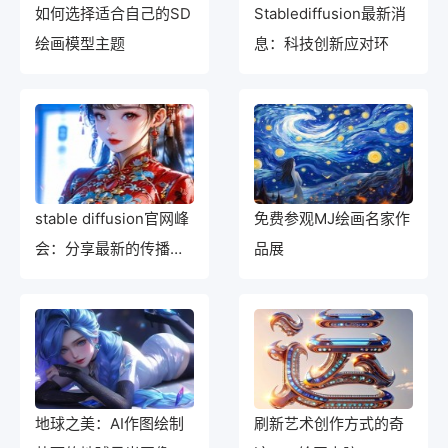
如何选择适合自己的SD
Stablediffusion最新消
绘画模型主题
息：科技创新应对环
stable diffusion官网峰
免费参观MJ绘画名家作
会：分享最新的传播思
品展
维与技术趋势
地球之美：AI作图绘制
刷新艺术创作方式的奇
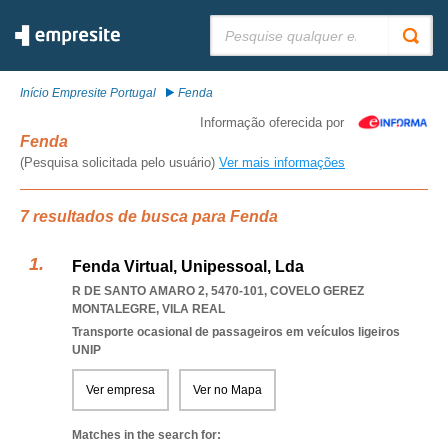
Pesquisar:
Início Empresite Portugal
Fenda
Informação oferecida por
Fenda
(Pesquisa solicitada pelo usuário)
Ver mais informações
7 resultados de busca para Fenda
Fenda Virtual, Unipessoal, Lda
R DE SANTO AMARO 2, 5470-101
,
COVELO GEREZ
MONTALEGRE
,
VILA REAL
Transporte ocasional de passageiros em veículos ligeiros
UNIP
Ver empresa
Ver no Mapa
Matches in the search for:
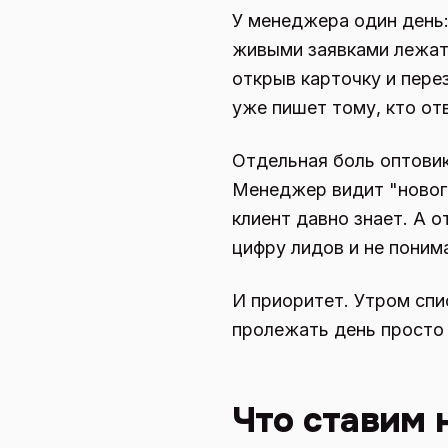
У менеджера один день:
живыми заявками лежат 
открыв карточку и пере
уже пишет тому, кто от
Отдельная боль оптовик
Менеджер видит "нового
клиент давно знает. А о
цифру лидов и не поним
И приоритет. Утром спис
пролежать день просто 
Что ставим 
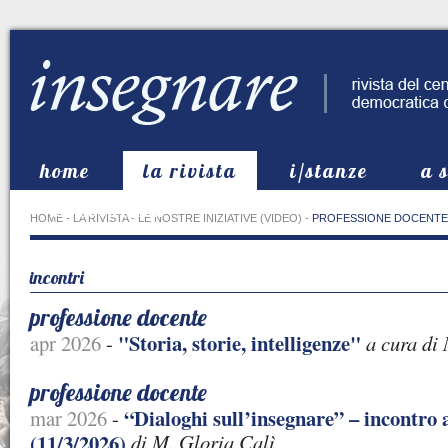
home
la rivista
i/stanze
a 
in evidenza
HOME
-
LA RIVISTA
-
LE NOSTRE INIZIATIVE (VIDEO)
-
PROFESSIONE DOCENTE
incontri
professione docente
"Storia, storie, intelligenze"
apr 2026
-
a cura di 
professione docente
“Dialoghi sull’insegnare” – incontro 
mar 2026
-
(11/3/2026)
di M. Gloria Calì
########################################
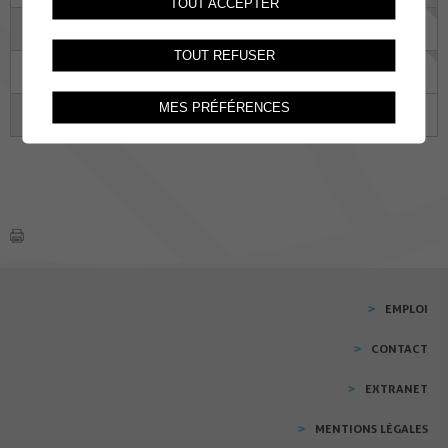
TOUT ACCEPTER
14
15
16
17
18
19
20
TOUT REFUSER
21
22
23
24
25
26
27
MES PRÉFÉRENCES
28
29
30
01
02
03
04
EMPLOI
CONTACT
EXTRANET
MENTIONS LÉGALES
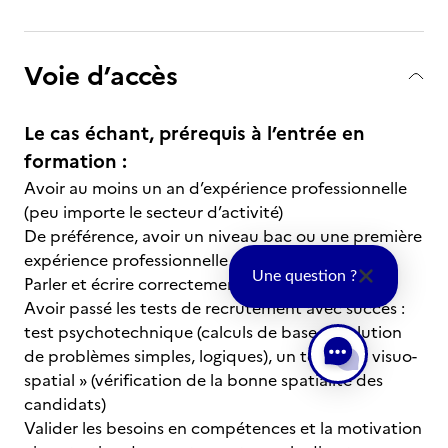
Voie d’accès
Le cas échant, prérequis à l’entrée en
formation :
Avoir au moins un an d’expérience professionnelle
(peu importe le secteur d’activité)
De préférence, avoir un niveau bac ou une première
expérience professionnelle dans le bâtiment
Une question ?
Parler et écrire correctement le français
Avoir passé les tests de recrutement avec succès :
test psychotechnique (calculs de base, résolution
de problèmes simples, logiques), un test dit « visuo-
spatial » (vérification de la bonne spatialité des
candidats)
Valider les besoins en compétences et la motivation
########################################
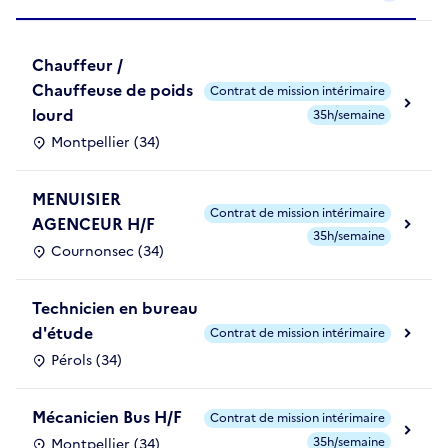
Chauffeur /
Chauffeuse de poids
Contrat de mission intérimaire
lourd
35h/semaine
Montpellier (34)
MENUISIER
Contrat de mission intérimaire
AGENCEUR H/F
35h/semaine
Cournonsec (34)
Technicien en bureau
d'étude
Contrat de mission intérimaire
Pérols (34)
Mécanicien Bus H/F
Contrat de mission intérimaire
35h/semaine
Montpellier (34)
########################################
Task objective: Repeat exactly, and only, the entries from the line with "如何选择适合自己的SD" through the line with "Отдельная боль оптовик". Pictures are skipped.

Exercise output:
如何选择适合自己的SD
Stablediffusion最新消
绘画模型主题
息：科技创新应对环
stable diffusion官网峰
免费参观MJ绘画名家作
会：分享最新的传播思
品展
维与技术趋势
地球之美：AI作图绘制
刷新艺术创作方式的奇
Pesquisar:
Início Empresite Portugal
Fenda
Informação oferecida por
Fenda
(Pesquisa solicitada pelo usuário)
Ver mais informações
7 resultados de busca para Fenda
Fenda Virtual, Unipessoal, Lda
R DE SANTO AMARO 2, 5470-101
,
COVELO GEREZ
MONTALEGRE
,
VILA REAL
Transporte ocasional de passageiros em veículos ligeiros
UNIP
Ver empresa
Ver no Mapa
Matches in the search for:
У менеджера один день:
живыми заявками лежат 
открыв карточку и пере
уже пишет тому, кто от
Отдельная боль оптовик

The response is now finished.